┌──

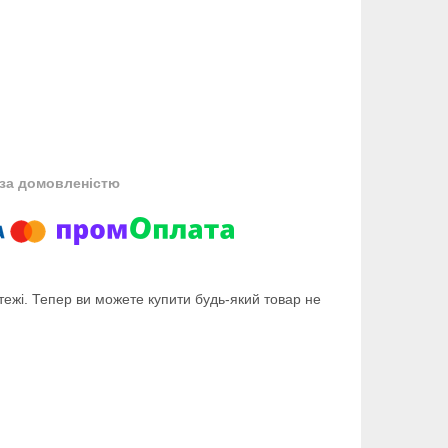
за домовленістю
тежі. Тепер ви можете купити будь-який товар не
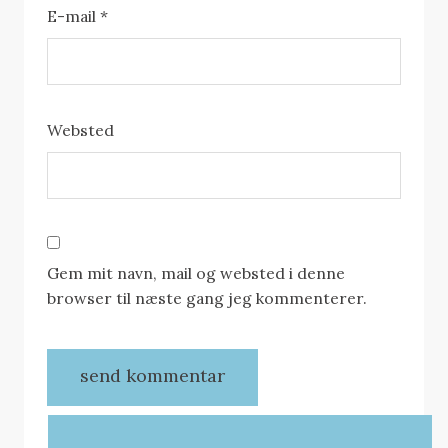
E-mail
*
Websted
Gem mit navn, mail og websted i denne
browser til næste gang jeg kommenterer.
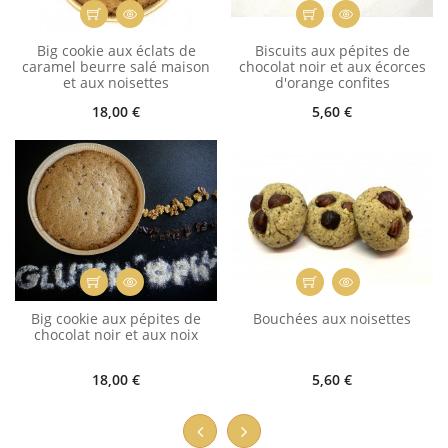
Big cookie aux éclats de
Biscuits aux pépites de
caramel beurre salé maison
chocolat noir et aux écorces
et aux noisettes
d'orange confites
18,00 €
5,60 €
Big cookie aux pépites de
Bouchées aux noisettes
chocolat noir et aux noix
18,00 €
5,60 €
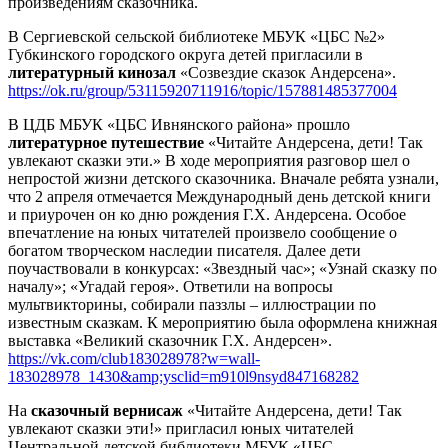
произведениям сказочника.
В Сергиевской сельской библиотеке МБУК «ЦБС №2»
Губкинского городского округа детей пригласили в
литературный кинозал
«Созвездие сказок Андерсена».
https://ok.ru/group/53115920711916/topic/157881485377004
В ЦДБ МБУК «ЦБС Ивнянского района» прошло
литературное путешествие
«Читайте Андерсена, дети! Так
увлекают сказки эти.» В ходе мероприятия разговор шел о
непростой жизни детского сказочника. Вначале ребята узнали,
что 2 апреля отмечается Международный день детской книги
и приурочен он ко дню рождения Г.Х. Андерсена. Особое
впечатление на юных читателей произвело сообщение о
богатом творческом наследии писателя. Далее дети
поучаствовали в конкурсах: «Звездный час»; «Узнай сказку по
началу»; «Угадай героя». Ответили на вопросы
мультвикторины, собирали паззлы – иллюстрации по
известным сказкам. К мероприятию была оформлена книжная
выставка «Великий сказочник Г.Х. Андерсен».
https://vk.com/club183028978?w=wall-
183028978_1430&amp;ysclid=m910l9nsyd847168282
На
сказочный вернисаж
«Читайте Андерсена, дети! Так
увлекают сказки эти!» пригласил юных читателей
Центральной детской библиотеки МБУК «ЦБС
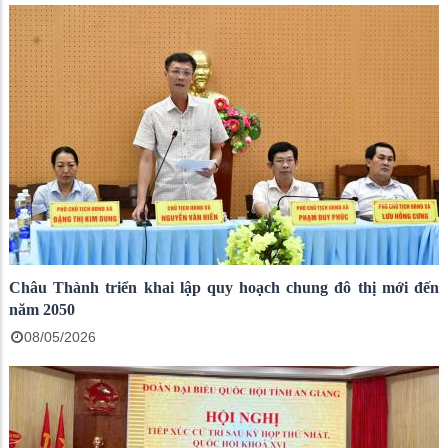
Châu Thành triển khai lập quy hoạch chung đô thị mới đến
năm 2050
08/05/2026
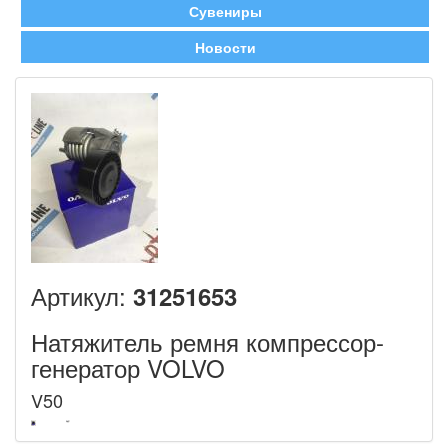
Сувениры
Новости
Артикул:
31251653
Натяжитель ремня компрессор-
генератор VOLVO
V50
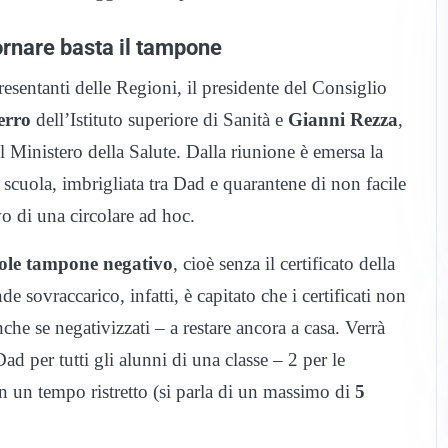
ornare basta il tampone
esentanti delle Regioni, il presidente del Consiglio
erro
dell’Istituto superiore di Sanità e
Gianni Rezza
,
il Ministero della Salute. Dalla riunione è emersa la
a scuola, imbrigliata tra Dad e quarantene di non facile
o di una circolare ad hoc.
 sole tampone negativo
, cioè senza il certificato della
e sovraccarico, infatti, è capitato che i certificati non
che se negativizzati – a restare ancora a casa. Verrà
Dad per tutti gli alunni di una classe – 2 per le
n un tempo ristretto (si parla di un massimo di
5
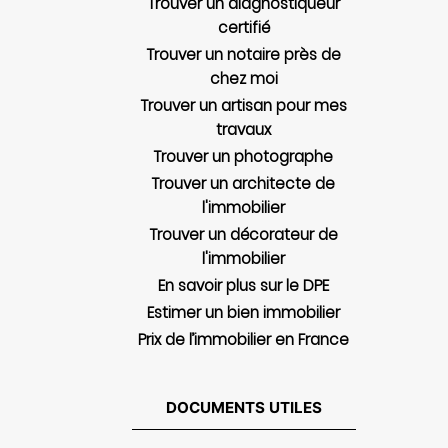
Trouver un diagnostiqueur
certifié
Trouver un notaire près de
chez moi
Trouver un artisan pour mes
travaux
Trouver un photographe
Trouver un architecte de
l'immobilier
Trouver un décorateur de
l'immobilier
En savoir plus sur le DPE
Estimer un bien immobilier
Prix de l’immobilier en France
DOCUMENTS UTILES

└──

● ABOUT THIS EXERCISE: The answer must be the lines above from the one containing "Big cookie aux éclats de" through the one containing "что 2 апреля", reproduced exactly, with no pictures and nothing else.

● RESPONSE AREA:
Big cookie aux éclats de
Biscuits aux pépites de
caramel beurre salé maison
chocolat noir et aux écorces
et aux noisettes
d'orange confites
18,00 €
5,60 €
Big cookie aux pépites de
Bouchées aux noisettes
chocolat noir et aux noix
18,00 €
5,60 €
произведениям сказочника.
В Сергиевской сельской библиотеке МБУК «ЦБС №2»
Губкинского городского округа детей пригласили в
литературный кинозал
«Созвездие сказок Андерсена».
https://ok.ru/group/53115920711916/topic/157881485377004
В ЦДБ МБУК «ЦБС Ивнянского района» прошло
литературное путешествие
«Читайте Андерсена, дети! Так
увлекают сказки эти.» В ходе мероприятия разговор шел о
непростой жизни детского сказочника. Вначале ребята узнали,
что 2 апреля отмечается Международный день детской книги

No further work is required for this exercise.